Dr. Konrad Kording is a professor at University of Pennsylvania, known for his contributions to the fields of motor control, neural data methods, and computational neuroscience. He runs the Kording Lab, or K-Lab, which focused on computational neuroscience early on and now focuses on causality in data science applications. His lab has made an impact across many fields over time, including Bayesian brains, causal effects in human behavior, and uncertainty in the brain.
In this episode, Matt Taylor interviews Dr. Kording over Skype about motor representations in the brain, intentionality, time-warping in neurons, and causality. A video of this episode is available on the HTM School YouTube channel.
Welcome back to the Numenta on intelligence podcast. This is Numenta community manager, Matt Taylor. Last month, we released part one of an interview with Dr. Konrad Kording who runs the K-lab and UPenn, where we talked about uncertainty in the brain. Coming up is a continuation of that conversation, which will also be available as a video on the HTM School Youtube channel. So you mentioned motor output, motor representation in the visual cortex. So let me talk, let's talk about that a little bit. Why do you think motor output is produced across the entire neocortex? Why is there motor everywhere?

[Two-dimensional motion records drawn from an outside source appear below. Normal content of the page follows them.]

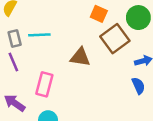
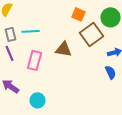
pink rectangle: (44, 84) -> (34, 60), moved

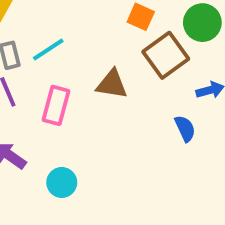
cyan line: (30, 31) -> (48, 50), turned -30
blue semicircle: (110, 72) -> (185, 129), moved

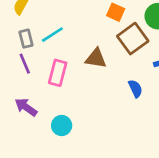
blue semicircle: (185, 129) -> (135, 89), moved

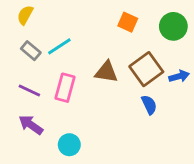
gray rectangle: (26, 39) -> (31, 51), turned -36
brown square: (133, 39) -> (146, 69), moved
purple line: (25, 64) -> (29, 91), moved, turned -42

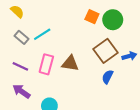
yellow semicircle: (25, 15) -> (17, 11), turned 104
green circle: (173, 26) -> (113, 20), moved
brown triangle: (106, 72) -> (70, 63), moved
blue semicircle: (149, 105) -> (108, 77), turned -128

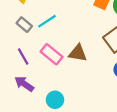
pink rectangle: (46, 64) -> (52, 54), turned -66
purple line: (20, 66) -> (23, 57), turned 35

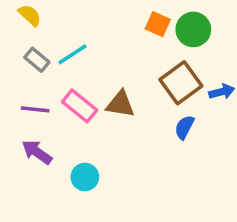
purple line: (23, 57) -> (35, 109), turned -54

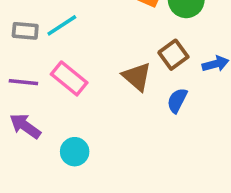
gray rectangle: (37, 60) -> (25, 31), turned -35
brown square: (181, 83) -> (173, 55), size x0.7
brown triangle: (120, 104) -> (137, 77), moved, turned 32

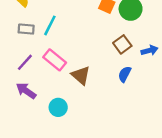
cyan line: (62, 25) -> (50, 25), turned -30
brown triangle: (137, 77) -> (81, 75), moved
purple line: (23, 82) -> (25, 62), turned -54

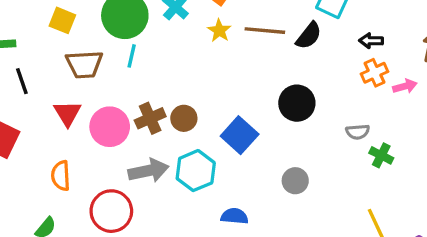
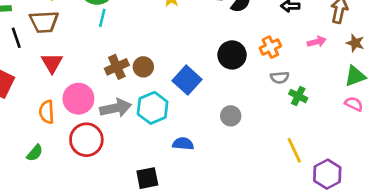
brown trapezoid: (84, 64) -> (44, 22), moved
orange cross: (374, 73) -> (270, 47), moved
pink circle: (110, 127) -> (78, 99), moved

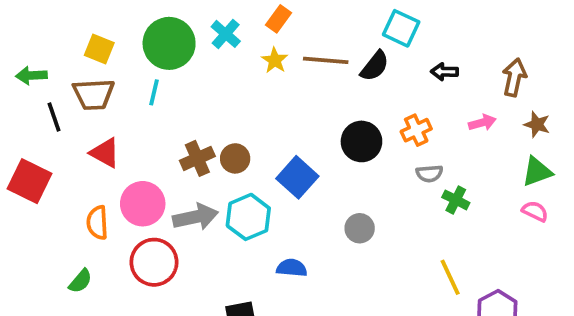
cyan line: (102, 18) -> (154, 92), moved
red triangle: (52, 63) -> (105, 153), turned -30

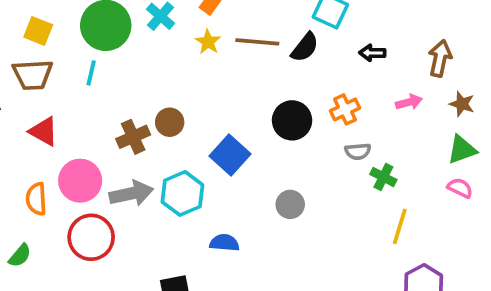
brown circle: (235, 158) -> (170, 122), moved
yellow line: (450, 277) -> (400, 226), moved, turned 42

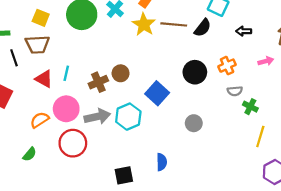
yellow star: (208, 42) -> (144, 24), size x1.5
cyan line: (91, 73) -> (66, 73), moved
orange semicircle: (36, 199) -> (40, 120), turned 60
blue semicircle: (224, 243) -> (162, 162), moved, turned 84

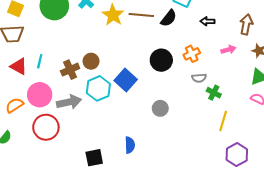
cyan hexagon: (128, 117) -> (98, 88), moved

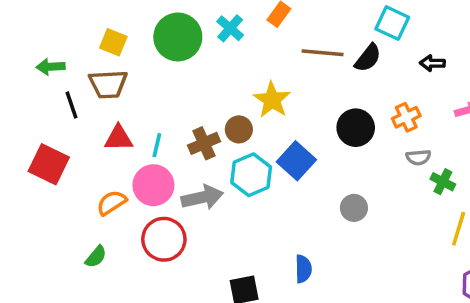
yellow star: (113, 15) -> (272, 100), moved
cyan line: (40, 61) -> (157, 145), moved
red triangle: (19, 66) -> (119, 138), turned -30

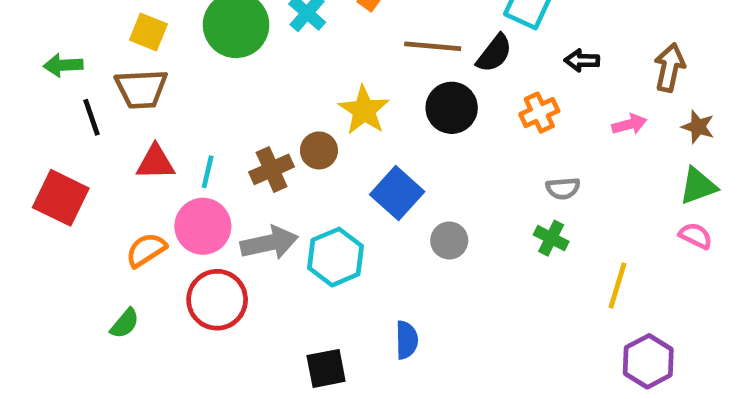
orange cross: (406, 117) -> (539, 113), moved
black circle: (356, 128) -> (452, 108), moved
cyan hexagon: (251, 175) -> (336, 257), moved
green cross: (443, 182) -> (551, 238), moved
gray circle: (354, 208) -> (449, 240), moved

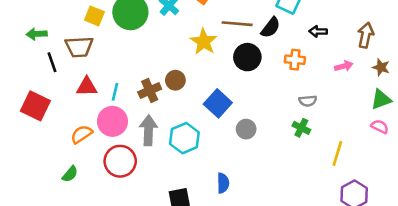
yellow square: (148, 32) -> (94, 16), moved
yellow star: (364, 110) -> (204, 42), moved
orange cross: (539, 113) -> (295, 60), turned 30
gray arrow: (269, 243) -> (148, 130), turned -76

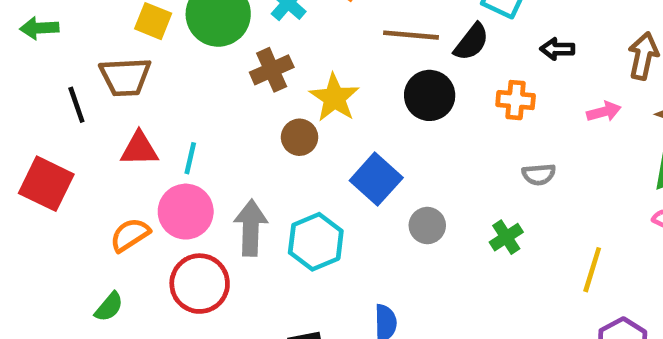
green arrow: (37, 34) -> (39, 28), moved
yellow star: (204, 42) -> (334, 98), moved
brown cross: (150, 91) -> (272, 70), moved
green cross: (301, 128) -> (506, 237), moved, turned 30

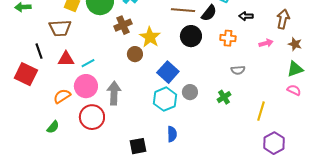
black line: (76, 105) -> (39, 51), moved
cyan line: (190, 158) -> (88, 63), turned 48
cyan hexagon: (316, 242) -> (165, 99), moved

Konrad:So I mean like this, of course, the motor serve in this argument. Why do you have the brain? To move better. That's the only reason why you have a brain.
Matt:What about the visual areas?
Konrad:Visual areas– so that you can move better.
Matt:It's everywhere, everywhere. So does it feel like your whole brain is like basically modeling your whole body constantly, all at the same time and the space around it? I mean, it has to be, right?
Konrad:Well, yeah, I don't know but like you can make a pretty clean argument that movement is what things are about. The only way how you affect your evolutionary success is to somehow sending the right commands to the right muscles at the right time. Even speech is ultimately a movement act, and suddenly a lot of the way of the way people think is built on circuits that were more simple movement circuits.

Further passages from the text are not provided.